Net advances grew 20% YoY to Rs 1.7 trillion. Retail advances jumped to 69% of the overall loan book from 63% a year ago, while corporate advances fell to 31% of the book from 37% a year ago. Auto loans, education loans, personal loans, loan against property and housing loan segments witnessed a strong growth in the quarter under review.

Net interest income, the difference between interest earned and interest expended, grew 61% YoY to Rs 3,998 crore. Non-interest income declined 25% to Rs 852 crore.

Total deposits rose 9% to Rs 2.4 trillion as on June 30. Akin to the trends in the banking industry, current account savings account (CASA) deposits rose to Rs 1.29 trillion from Rs 1.25 trillion a year ago. Bulk deposits rose 160% to Rs 29,796 crore.

The net interest margin rose by 178 basis points to 5.80% for the June quarter even as the cost of deposits inched up.
Cost of funds rose to 4.40% from 3.61% a year ago.
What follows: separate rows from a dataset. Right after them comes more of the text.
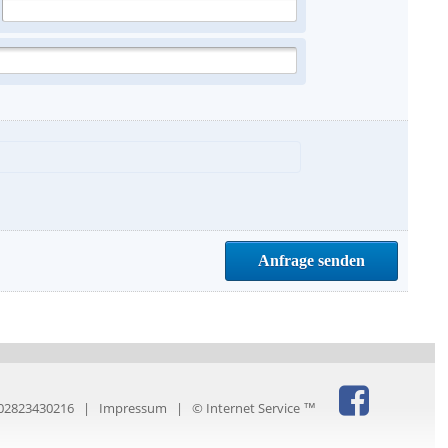
T02823430216 |
Impressum
|
© Internet Service ™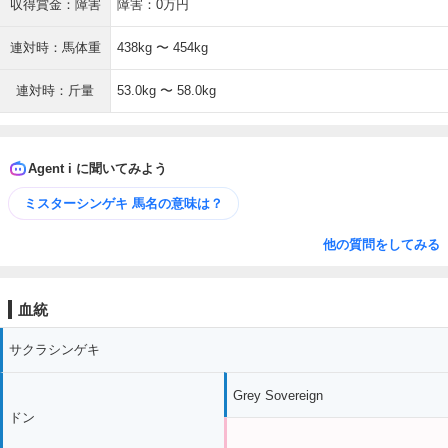
収得賞金：障害
障害：0万円
連対時：馬体重
438kg 〜 454kg
連対時：斤量
53.0kg 〜 58.0kg
Agent i に聞いてみよう
ミスターシンゲキ 馬名の意味は？
他の質問をしてみる
血統
サクラシンゲキ
Grey Sovereign
ドン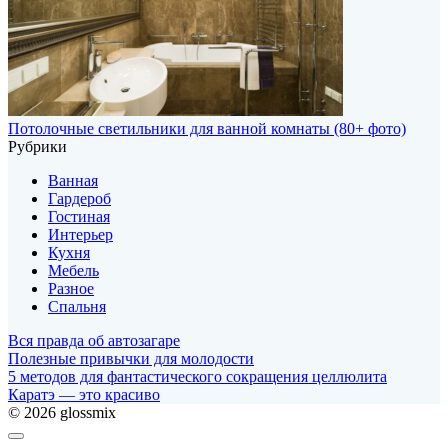
Потолочные светильники для ванной комнаты (80+ фото)
Рубрики
Ванная
Гардероб
Гостиная
Интерьер
Кухня
Мебель
Разное
Спальня
Вся правда об автозагаре
Полезные привычки для молодости
5 методов для фантастического сокращения целлюлита
Каратэ — это красиво
© 2026 glossmix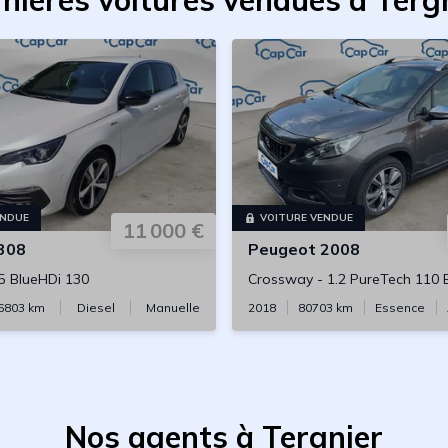
nières voitures vendues à Terg
ENDUE
VOITURE VENDUE
11 000 €
308
Peugeot
2008
.5 BlueHDi 130
Crossway
-
1.2 PureTech 110
6803
km
Diesel
Manuelle
2018
80703
km
Essence
Nos agents à Tergnier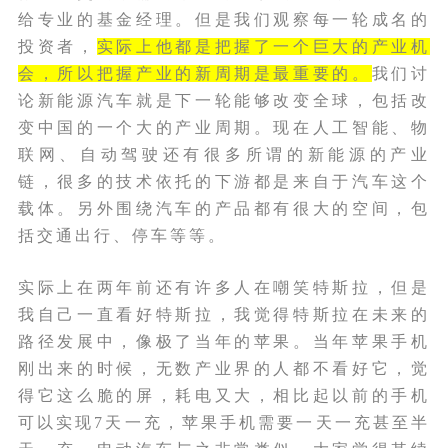
给专业的基金经理。但是我们观察每一轮成名的
投资者，
实际上他都是把握了一个巨大的产业机
会，所以把握产业的新周期是最重要的。
我们讨
论新能源汽车就是下一轮能够改变全球，包括改
变中国的一个大的产业周期。现在人工智能、物
联网、自动驾驶还有很多所谓的新能源的产业
链，很多的技术依托的下游都是来自于汽车这个
载体。另外围绕汽车的产品都有很大的空间，包
括交通出行、停车等等。
实际上在两年前还有许多人在嘲笑特斯拉，但是
我自己一直看好特斯拉，我觉得特斯拉在未来的
路径发展中，像极了当年的苹果。当年苹果手机
刚出来的时候，无数产业界的人都不看好它，觉
得它这么脆的屏，耗电又大，相比起以前的手机
可以实现7天一充，苹果手机需要一天一充甚至半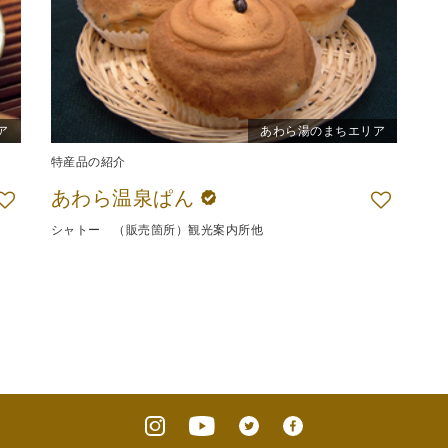
ア
あわら湯のまちエリア
特産品の紹介
あわら温泉ぱん
シャトー （販売箇所）観光案内所他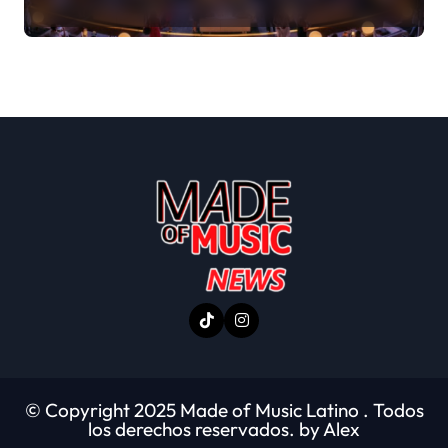
© Copyright 2025 Made of Music Latino . Todos
los derechos reservados. by Alex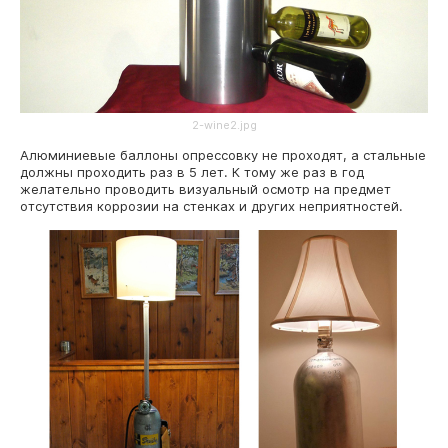
2-wine2.jpg
Алюминиевые баллоны опрессовку не проходят, а стальные
должны проходить раз в 5 лет. К тому же раз в год
желательно проводить визуальный осмотр на предмет
отсутствия коррозии на стенках и других неприятностей.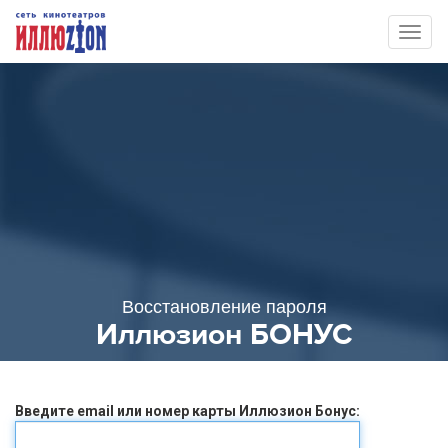
Toggl
naviga
Восстановление пароля
Иллюзион БОНУС
Введите email или номер карты Иллюзион Бонус: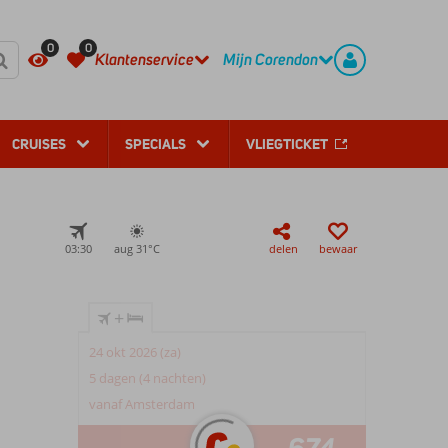
REGISTREER
CONTACT
0
0
Klantenservice
Mijn Corendon
CRUISES
SPECIALS
VLIEGTICKET
03:30
aug 31°
C
delen
bewaar
+
24 okt 2026 (za)
5 dagen (4 nachten)
vanaf Amsterdam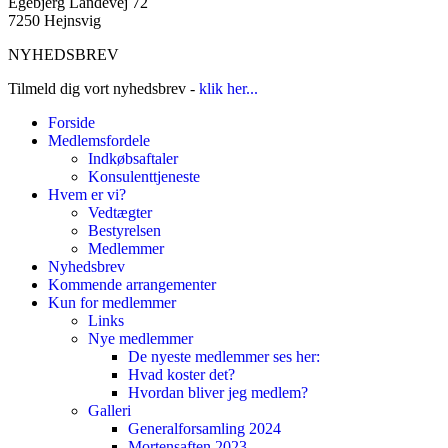
Egebjerg Landevej 72
7250 Hejnsvig
NYHEDSBREV
Tilmeld dig vort nyhedsbrev -
klik her...
Forside
Medlemsfordele
Indkøbsaftaler
Konsulenttjeneste
Hvem er vi?
Vedtægter
Bestyrelsen
Medlemmer
Nyhedsbrev
Kommende arrangementer
Kun for medlemmer
Links
Nye medlemmer
De nyeste medlemmer ses her:
Hvad koster det?
Hvordan bliver jeg medlem?
Galleri
Generalforsamling 2024
Mortensaften 2023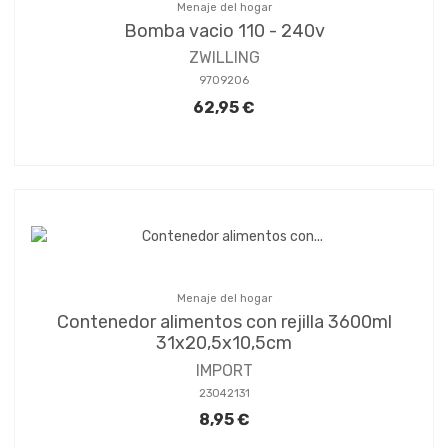
Menaje del hogar
Bomba vacio 110 - 240v
ZWILLING
9709206
62,95 €
Menaje del hogar
Contenedor alimentos con rejilla 3600ml
31x20,5x10,5cm
IMPORT
23042131
8,95 €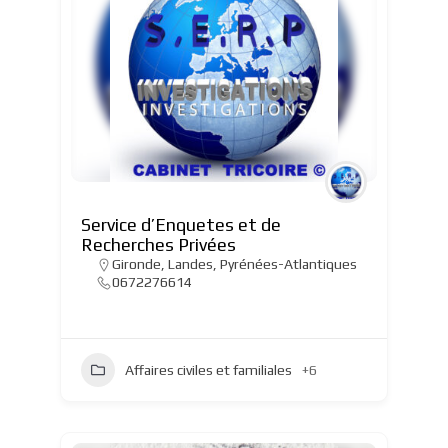
Service d’Enquetes et de
Recherches Privées
Gironde
,
Landes
,
Pyrénées-Atlantiques
0672276614
Affaires civiles et familiales
+6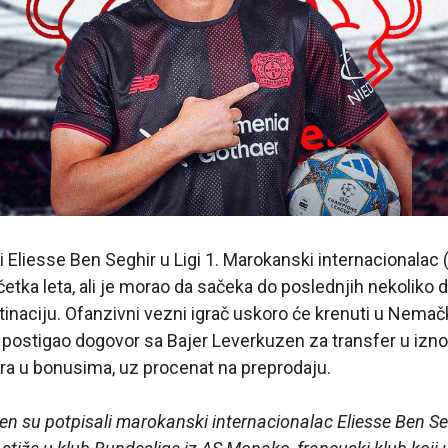
 Eliesse Ben Seghir u Ligi 1. Marokanski internacionalac (1
četka leta, ali je morao da sačeka do poslednjih nekoliko
inaciju. Ofanzivni vezni igrač uskoro će krenuti u Nemač
 postigao dogovor sa Bajer Leverkuzen za transfer u izn
vra u bonusima, uz procenat na preprodaju.
en su potpisali marokanski internacionalac Eliesse Ben Seg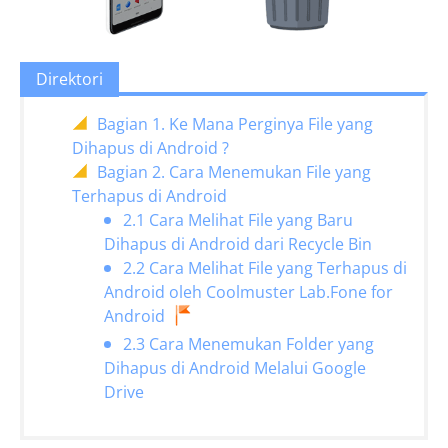
Direktori
Bagian 1. Ke Mana Perginya File yang
Dihapus di Android ?
Bagian 2. Cara Menemukan File yang
Terhapus di Android
2.1 Cara Melihat File yang Baru
Dihapus di Android dari Recycle Bin
2.2 Cara Melihat File yang Terhapus di
Android oleh Coolmuster Lab.Fone for
Android
2.3 Cara Menemukan Folder yang
Dihapus di Android Melalui Google
Drive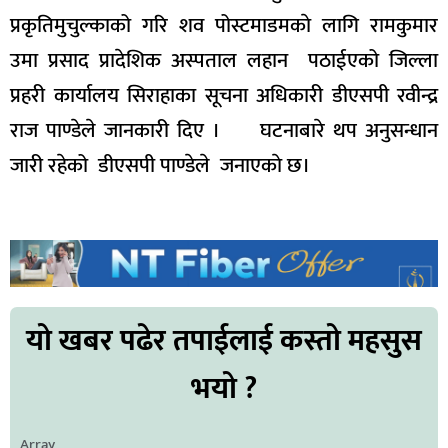
प्रकृतिमुचुल्काको गरि शव पोस्टमाडमकाे लागि रामकुमार
उमा प्रसाद प्रादेशिक अस्पताल लहान पठाईएको जिल्ला
प्रहरी कार्यालय सिराहाका सूचना अधिकारी डीएसपी रवीन्द्र
राज पाण्डेले जानकारी दिए । घटनाबारे थप अनुसन्धान
जारी रहेको डीएसपी पाण्डेले जनाएकाे छ।
यो खबर पढेर तपाईलाई कस्तो महसुस
भयो ?
Array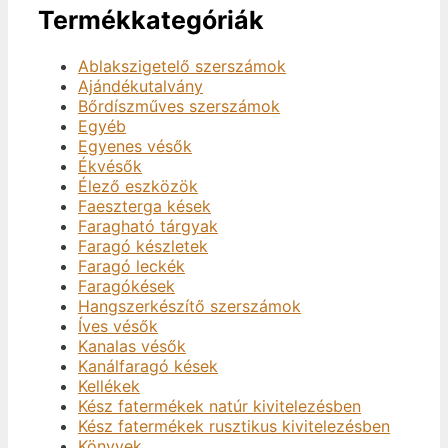
Termékkategóriák
Ablakszigetelő szerszámok
Ajándékutalvány
Bőrdíszműves szerszámok
Egyéb
Egyenes vésők
Ékvésők
Élező eszközök
Faeszterga kések
Faragható tárgyak
Faragó készletek
Faragó leckék
Faragókések
Hangszerkészítő szerszámok
Íves vésők
Kanalas vésők
Kanálfaragó kések
Kellékek
Kész fatermékek natúr kivitelezésben
Kész fatermékek rusztikus kivitelezésben
Könyvek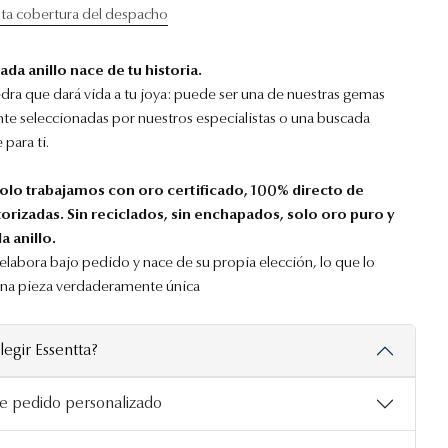
ta cobertura del despacho
cada anillo nace de tu historia.
iedra que dará vida a tu joya: puede ser una de nuestras gemas
e seleccionadas por nuestros especialistas o una buscada
para ti.
 solo trabajamos con oro certificado, 100% directo de
torizadas. Sin reciclados, sin enchapados, solo oro puro y
a anillo.
 elabora bajo pedido y nace de su propia elección, lo que lo
una pieza verdaderamente única
legir Essentta?
e pedido personalizado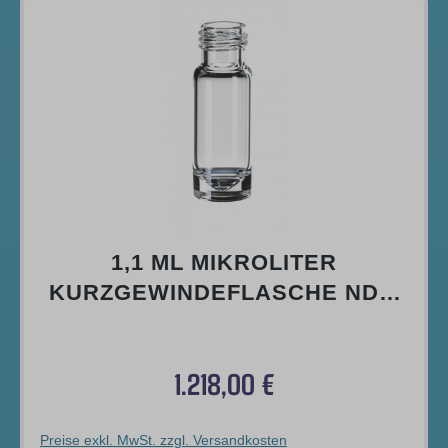
1,1 ML MIKROLITER
KURZGEWINDEFLASCHE ND9,
32 X 11,6MM, KLARGLAS, 1.
HYDROLYTISCHE KLASSE (>>>
1.218,00 €
SILANISIERT
Regulärer Preis:
Preise exkl. MwSt. zzgl. Versandkosten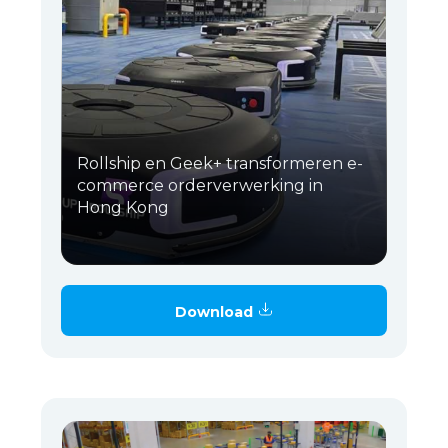
Rollship en Geek+ transformeren e-
commerce orderverwerking in
Hong Kong
Download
The cost of deposits rose to 4.12% from 3.35% amid the rising interest rate scenario.

On the margin guidance, chief executive officer and MD Rakesh Sharma said as both assets and liabilities get repriced, “I see the margin trending close to 4% without any one-off items…”

The asset quality witnessed an improvement in the June quarter, with the gross non-performing asset ratio falling 1,485 basis points YoY to 5.05%. The net non-performing asset ratio fell 82 bps to 0.44%. The bank wrote off loans worth Rs 531 crore and upgraded loans worth Rs 171 crore in the quarter under review.